Manhattan was a somewhat different city back then. Though the "hellhole" days of Manhattan (think "Taxi Driver" or "Midnight Cowboy") and the concomitant dirt-cheap rents had started to wane, by the time the '80s hit it was still possible to emerge fresh out of college and get an apartment in the city. And indeed, the Upper East Side (or the far East side of it at any rate) was a kind of ghetto for young singles back in the day. It was reasonably safe, and had all the city amenities I craved--bars, restaurants, bookstores, and all-night delis where you could grab the Sunday Times on Saturday night on your way back from dinner or a neighborhood movie.
The Lower East Side, however, was a different story.

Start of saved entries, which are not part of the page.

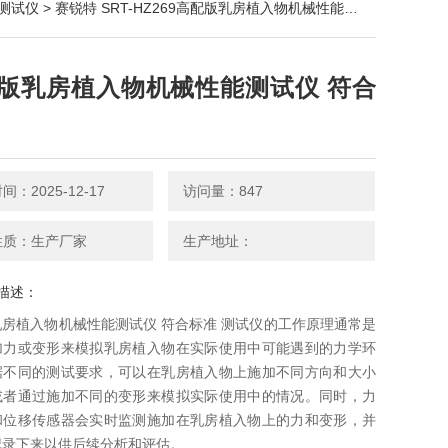
测试仪
> 赛锐特 SRT-HZ269高配版乳房植入物机械性能测试仪 符合标准
版乳房植入物机械性能测试仪 符合
：2025-12-17
访问量：847
性质：生产厂家
生产地址：
描述：
房植入物机械性能测试仪 符合标准 测试仪的工作原理通常是
加力或变形来模拟乳房植入物在实际使用中可能遇到的力学环
据不同的测试要求，可以在乳房植入物上施加不同方向和大小
或者通过施加不同的变形来模拟实际使用中的情况。同时，力
和位移传感器会实时监测施加在乳房植入物上的力和变形，并
记录下来以供后续分析和评估。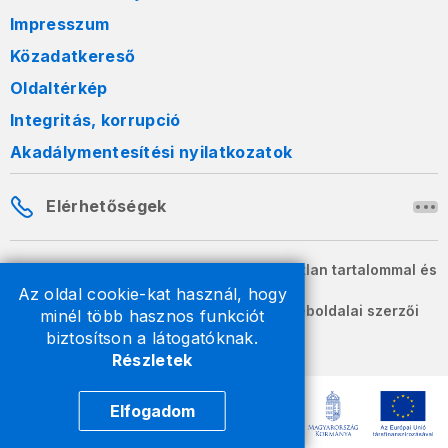
Impresszum
Közadatkereső
Oldaltérkép
Integritás, korrupció
Akadálymentesítési nyilatkozatok
Elérhetőségek
A honlapon szereplő információk változatlan tartalommal és
formában szabadon terjeszthetők.
Az oldal cookie-kat használ, hogy
2026 © A Nemzeti Adó- és Vámhivatal weboldalai szerzői
minél több hasznos funkciót
jogvédelem alatt állnak.
biztosítson a látogatóknak.
Részletek
Elfogadom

It seemed to have been suspended in time, its roots as the starting point for countless 19th and early 20th century European immigrants still very much apparent with its ancient tenements and unhip demeanor. To me, the Lower East Side didn't even seem to be part of Manhattan at all, but a dowdy enclave where many working and middle class predominantly Jewish families, my aunt and uncle included, had settled in the big apartment complexes on Grand Street that offered affordable coop living. But after dark, when the local shops closed, if one ventured down the nearby tenement side streets, your only purpose (or so it seemed at the time) would have been to risk life and limb to buy drugs.
There were numerous other Manhattan areas that were still "sketchy" as well. In those days, the Bowery was still "The Bowery"--complete with winos and flophouses. No one was doing real estate speculation in Harlem. Alphabet City--the southeasternmost stretch of the "East Village" that ran from Avenues A through D--was still largely a "no-man's land" to the more monied class.
When the Manhattan housing boom began in earnest and once crumbling areas became desirable, the scope of its course took some folks by surprise. But there are a certain subset of New Yorkers--especially the New York magazine reading contingent--who are forever searching for the next big thing, months or even years before others catch on, whether it be the hottest new restaurant or the next big neighborhood. And if one had the wherewithal to invest in real estate, this foresight would pay off richly in the decades to come. Unfortunately, it would also mean that many poor and even middle class residents would be pushed out, little by little.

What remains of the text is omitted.